FGV in packed lib cause leak

Bert_INCAA · ‎03-18-2013

Since a update of a project from LV2009 to LV2011 there appeared a problem.

This is the message we got:

With the conversion we also converted the used LLB to an LVLIBP.

The problem led us to this LVLIBP and a dynamic call of a FGV in a VI owned by the LVLIBP.

The error is a bit misleading and strange, and always occure around 1.040.000+ iterations

We stripped the project down to a demonstration project.

Norbert_B · ‎03-19-2013

You know that your demonstration project hogs the CPU as well as memory?

Since i don't have LV 2011 installed anymore and you don't provide the sources of the packed library, i cannot run your demo.

But from the code, i wouldn't expect the lvlibp to be the issue, but the way you are calling the whole stuff.

Does your code in LV 2009 with the LLB in the exact same way of calling return a different error? Something like "Out of Memory"?

Norbert

Norbert
----------------------------------------------------------------------------------------------------
CEO: What exactly is stopping us from doing this?
Expert: Geometry
Marketing Manager: Just ignore it.

Bert_INCAA · ‎03-19-2013

Thanks for your reply. We have currently new PC's with an i7 so 1 core at 100% doesn't matter me.

When someone has troubles with it, he can add a wait, but the time before the problem occurs will increase.

All source is included, the folder named "data buffer" includes the project and source files for the packed lib.

The old project in LV2009 and with the LLB doesn't return an error.

Bert

Norbert_B · ‎03-19-2013

Bert,

the point is that your calls are configured to be reentrant and the subvi is configured to NOT share clones with previous instances. This will eat up your memory faster than anything else, depending on the content of the lvlibp-function.

So the settings of the call and the subvi seems to introduce the issue. Are you sure that your calling mechanics and reentrancy settings are really identical in LV 2009?

Norbert

Norbert
----------------------------------------------------------------------------------------------------
CEO: What exactly is stopping us from doing this?
Expert: Geometry
Marketing Manager: Just ignore it.

Bert_INCAA · ‎03-19-2013

All there is in the lvlibp is this:

So I would expect the sub-VI runs once and is then removed from memory while "auto dispose ref" is true.

Norbert_B · ‎03-19-2013

Bert,

sorry, i haven't seen that you already attached the code for the lvlibp in your first zip already. So i rebuilt the lvlibp using LV 2012 and ran the demo.

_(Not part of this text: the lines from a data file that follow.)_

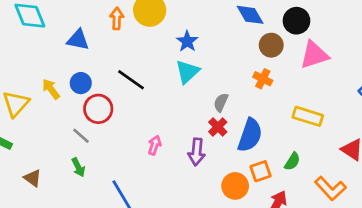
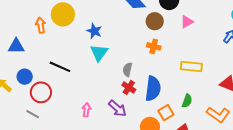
pink triangle: (314, 55) -> (187, 22), size x0.6
purple arrow: (197, 152) -> (117, 108), turned -42

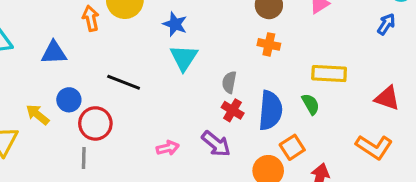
green semicircle: (187, 101) -> (311, 104), moved, turned -48
pink arrow: (86, 110) -> (168, 148), turned 72
gray line: (33, 114) -> (84, 158), turned 64

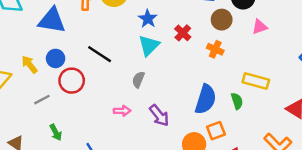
blue triangle: (54, 53) -> (52, 21), size x1.4
gray semicircle: (229, 82) -> (138, 80), moved
red cross: (233, 110) -> (183, 33), moved
gray line: (84, 158) -> (42, 100), moved, turned 49

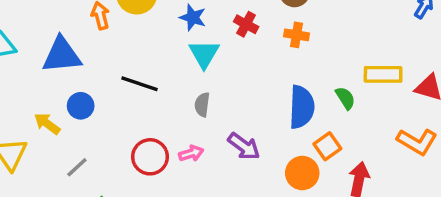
red circle: (72, 81) -> (150, 157), moved
yellow rectangle: (256, 81) -> (383, 74), moved

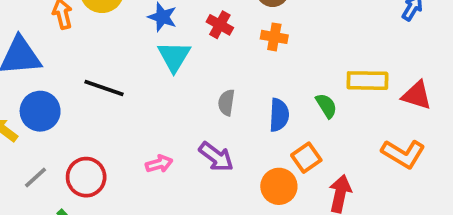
gray semicircle: (202, 105) -> (226, 103), moved
blue circle: (81, 106) -> (40, 111), size x1.4
blue semicircle: (302, 107) -> (279, 115), size x0.7
red circle: (150, 157) -> (86, 177), moved

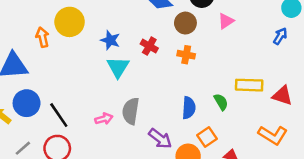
black line: (104, 88) -> (59, 115), moved, turned 36
gray semicircle: (226, 103) -> (131, 111), moved, size x1.5
purple arrow: (216, 157) -> (160, 139), moved
pink arrow: (159, 164) -> (104, 119), moved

I could reproduce the error you are seeing, also with about 1.048.500.

I find it very interesting that the number is quite close to 2^20 = 1.048.576. So i played around a little to see if it is connected to the options setting of the "Open VI Reference" function.

And i want you to step back a little together with me and think about what you are doing, what you are EXACTLY doing (despite the error message is indeed a little misleading):

You are using "Open VI Reference" with option 0x8, which will automatically create a new clone per call. The subVI has to be configured to be reentrant for this, but it does not matter if you have chosen "share clones" or "preallocate". In fact, this option equals "preallocate".

In your untimed loop, you create a new instance of the subVI as fast as possible. Since resources of the PC are limited (RAM, CPU cores and last, but not least, maximum number of threads) LV will use a limited amount of threads for execution of the clones. So your threads will get many clones they have to execute.

Here we need some basics regarding OSes:

The scheduler of current OSes is most likely using a scheduler working with a multilevel feedback queue. So each thread will be enqueued and executed by several performance key parameters.

Now what happens if you have more clones than threads?

Here is my explanation (without collecting feedback from other developers):

Since more clones have to be handled than threads can be spawned, LV will create an "execution queue" for the working threads. So each clone will be enqueued for execution. I would guess there is a single queue per thread, but multiple threads could be used. So all clones are distributed between different threads.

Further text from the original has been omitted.